Жоганюк и Кутузов проработали с Сейфуллой, в миру Анзором Мальсаговым, до позднего вечера. Присутствовавший там же Бескудников, в тактику перекрёстного допроса, в исполнении руководства, не лез, ограничившись пассивной ролью стороннего наблюдателя. Задержанный рассказал, что дней десять-двенадцать назад, он и его друг Стингер, фамилии его он, якобы, не знал, только имя — Ризван, поехали в Алханкалу. В районе промзоны, почти на выезде из города, их «шоху» стали преследовать машины РУБОПа. Открывшие огонь рубоповцы, прострелили им все колеса, продырявили кузов и обоих подранили. Бросив машину, борцы за независимость дунули в разные стороны. Сейфулле, «словившему» пулю в бок, удалось потеряться в лабиринтах труб, заборов и корпусов промышленной зоны. Стингер, по его словам, раненый в руку, залег где-то в кустах и стал отстреливаться. Большего о его судьбе ничего не известно.

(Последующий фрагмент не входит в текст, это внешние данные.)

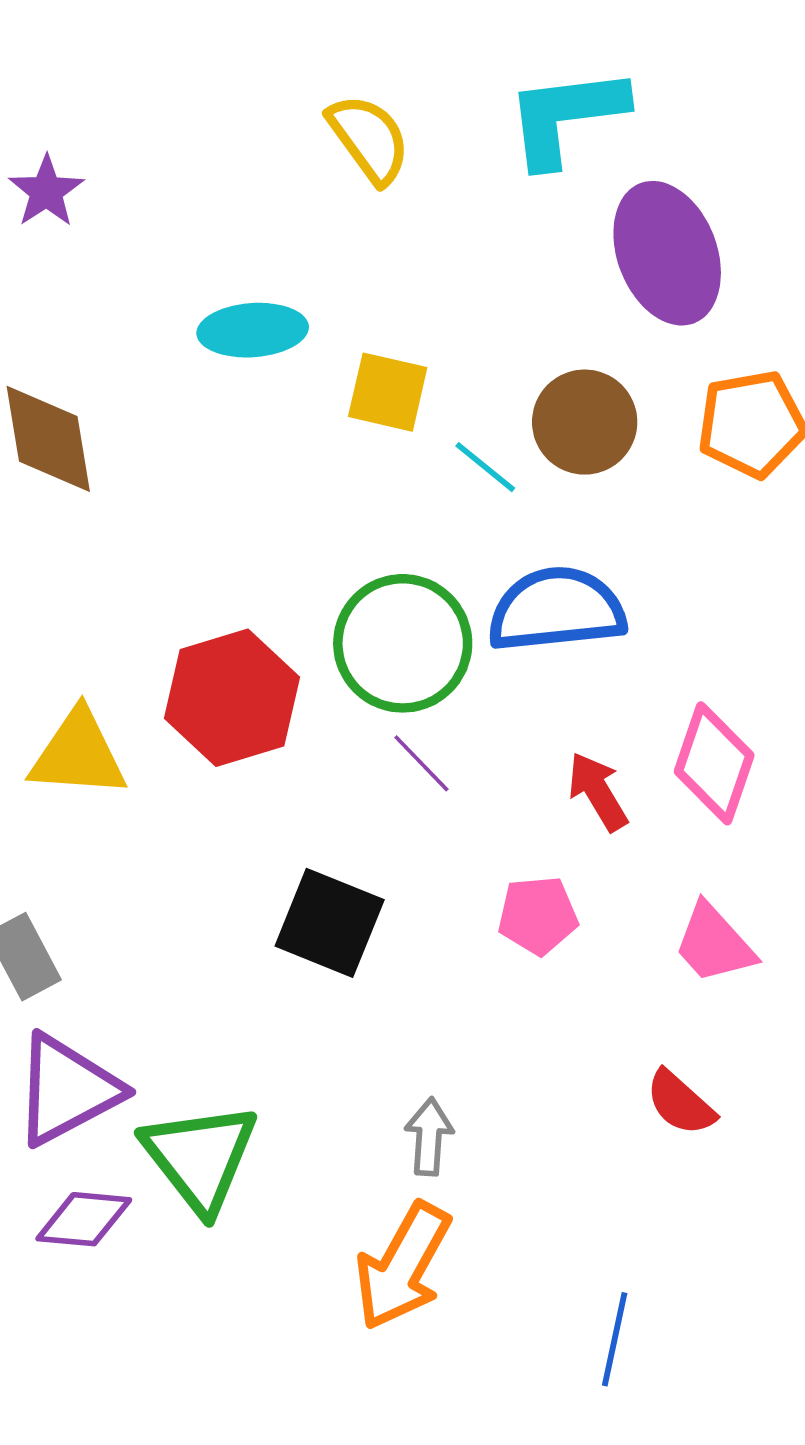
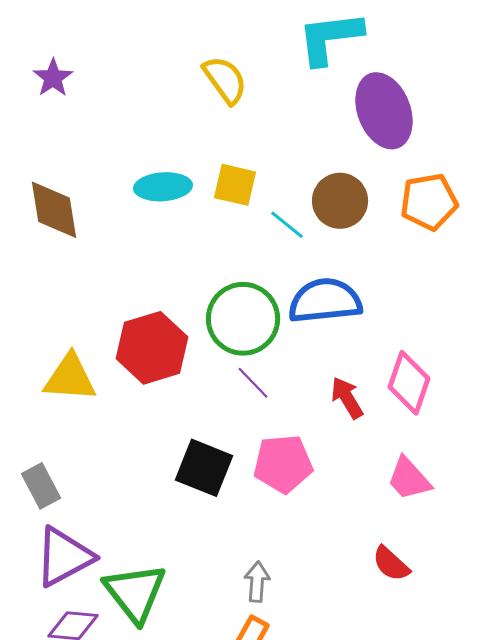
yellow semicircle: (369, 139) -> (225, 80), moved
cyan ellipse: (253, 330) -> (163, 187), moved
pink pentagon: (538, 915) -> (283, 464), moved, size x1.4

Продырявленный же Сейфулла перетерпел у кого-то ночь (…гдэ нэ помню, был виз сознания…), потом его увезли в Ингушению (тож нэ помню, вродэ такси…). Там боевика заштопали и подлечили (в домэ, корочэ, каком-та, сознание тэрял…). Спустя несколько дней приехали бойцы РУБОПа и, спеленав «героя», увезли в Грозный. Там, в конторе по борьбе с такими как он, с Сейфуллой много и долго работали. Несколько десятков синяков на спине сливались в одно большое, от ягодиц до шеи, сине-красное пятно. Трех зубов как не бывало, перелом носа привел к эффекту очков», сделав чеченца похожим на легендарного Зорро. Огнестрельное ранение заживало плохо, постоянно сочилась гнойная сукровица.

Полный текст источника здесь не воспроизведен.